I did not have a smartphone when I started teaching. The phone I had was basically used for making and receiving calls outside school hours. That is all I need in a cellular phone, I had convinced myself, what kind of person needs all of those crazy gizmos and gadgets at their fingertips?
Teachers…the answer is teachers!
I got my first smartphone a few years later. Still a novice technology consumer, I used my new cell phone to simply check personal e-mails at lunch and check the weather before heading out to coach at a cross country meet. Still, the phone rarely made it out of my purse unless I needed a clock at recess or a stopwatch at practice.
Well, after that phone was batted into the toilet by my cat one morning, I upgraded to another, better
toy smartphone. Now I could download “fun” apps such as Dictionary.com, iTranslator, and Google Maps! I could also look up YouTube videos, peruse the Internet, and check my school e-mail account at any time.
I even made up a game with this new handheld apparatus. If a student asked me a question to which I wasn’t sure of the answer, I would time myself and the powers of 4G to see how fast I could retrieve it. How tall is Mt. Kilimanjaro? Give me 30 seconds and I could tell you. (Approximately 19,340 ft.)

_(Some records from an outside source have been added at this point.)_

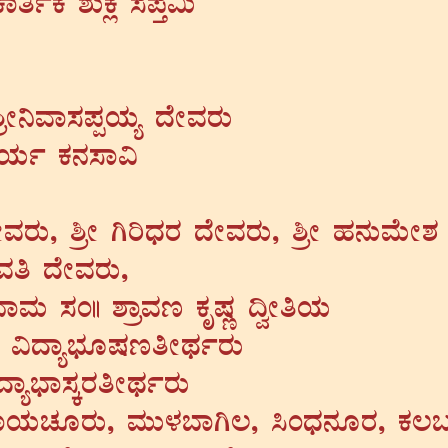
ÁwðPÀ ±ÀÄPÀè ¸À¥ÀÛ«Ä
æÃ¤ªÁ¸À¥ÀàAiÀÄå zÉÃªÀgÀÄ
ÁAiÀÄð PÀ£À¸Á«
ªÀgÀÄ, ²æÃ VjzsÀgÀ zÉÃªÀgÀÄ, ²æÃ ºÀ£ÀÄªÉÄÃ±À
ªÀw zÉÃªÀgÀÄ,
ÁªÀÄ ¸ÀA|| ±ÁæªÀt PÀÈµÀÚ ¢éÃwAiÀÄ
²æÃ «zÁå¨sÀÆµÀtwÃxÀðgÀÄ
Áå¨sÁ¸ÀÌgÀwÃxÀðgÀÄ
gÁAiÀÄZÀÆgÀÄ, ªÀÄÄ¼À¨ÁV®, ¹AzsÀ£ÀÆgÀ, PÀ®§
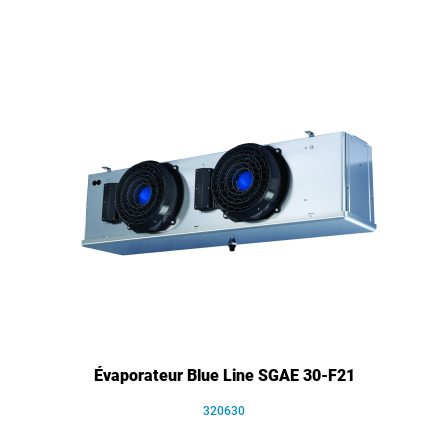
Évaporateur Blue Line SGAE 30-F21
320630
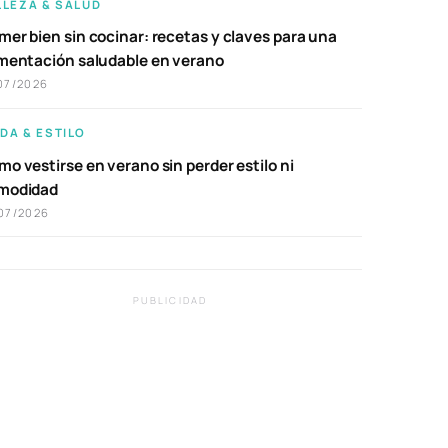
LLEZA & SALUD
er bien sin cocinar: recetas y claves para una
imentación saludable en verano
07/2026
DA & ESTILO
o vestirse en verano sin perder estilo ni
modidad
07/2026
PUBLICIDAD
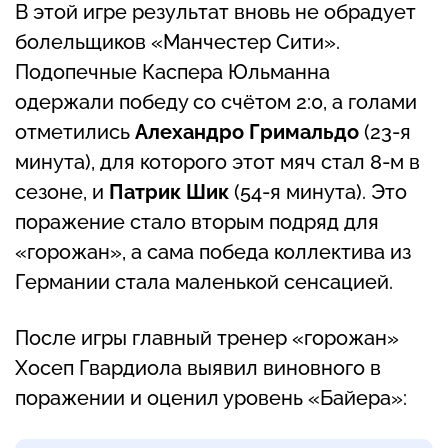
В этой игре результат вновь не обрадует
болельщиков «Манчестер Сити».
Подопечные Каспера Юльманна
одержали победу со счётом 2:0, а голами
отметились
Алехандро Гримальдо
(23-я
минута), для которого этот мяч стал 8-м в
сезоне, и
Патрик Шик
(54-я минута). Это
поражение стало вторым подряд для
«горожан», а сама победа коллектива из
Германии стала маленькой сенсацией.
После игры главный тренер «горожан»
Хосеп Гвардиола выявил виновного в
поражении и оценил уровень «Байера»:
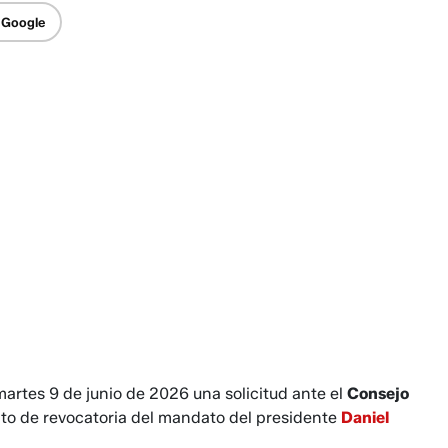
 Google
artes 9 de junio de 2026 una solicitud ante el
Consejo
nto de revocatoria del mandato del presidente
Daniel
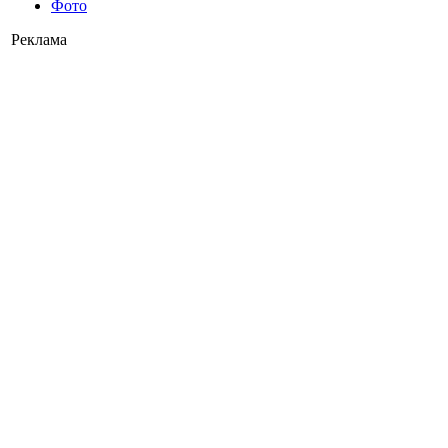
Фото
Реклама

More than anything else, I really began to rely on this device for communication with parents. Since most smartphones today are equipped with high resolution cameras, I began to use the camera to share our classroom discussions with parents at home. Here’s what I would do:
Step 1: Take class notes on the board.
Step 2: Take a picture of the notes with my smartphone (see picture above).
Step 3: Send the picture via e-mail to my class distribution list.
Step 4: Parents review the notes at home with their children.
I found out later by accident that this really became popular with absent students who missed a day or two of notes. Also, if a student forgot their notebook at school the night before a test, they could pull up the notes in their parent’s email and still be able to review.
Keep in mind that this same transference of notes can be done just as easily with iPads and Flip cameras (with Wi-Fi or 3G network capability). Plus, you don’t have to just take pictures of notes. Do a cool activity in class that day? Snap a quick picture and share it! Reading a new novel in class? Take a photo of the cover so parents know what to look for in their child’s backpack. Use that smartphone to get parents involved and keep them included in what you are doing!
Five Other Fun Apps for Teachers:
Bookabi (Free) – Make storybooks with cartoon characters in 2D or 3D.
Pinterest (Free) – A surplus of teaching tips and ideas are just waiting to be explored at pinterest.com, and their app makes it even easier to access it all!
Quizzam ($0.99) – Use this app on iPhone or iPad to give quizzes in a group setting while keeping students engaged!
Writing Prompts for Kids ($1.99) – Help young writers break out of their shells with a variety of creative prompts!
Pencils, Words & Kids ($4.99) – This app gives ideas for writing, a How-To guide for beginning writers and struggling authors who can’t seem to get the words to flow.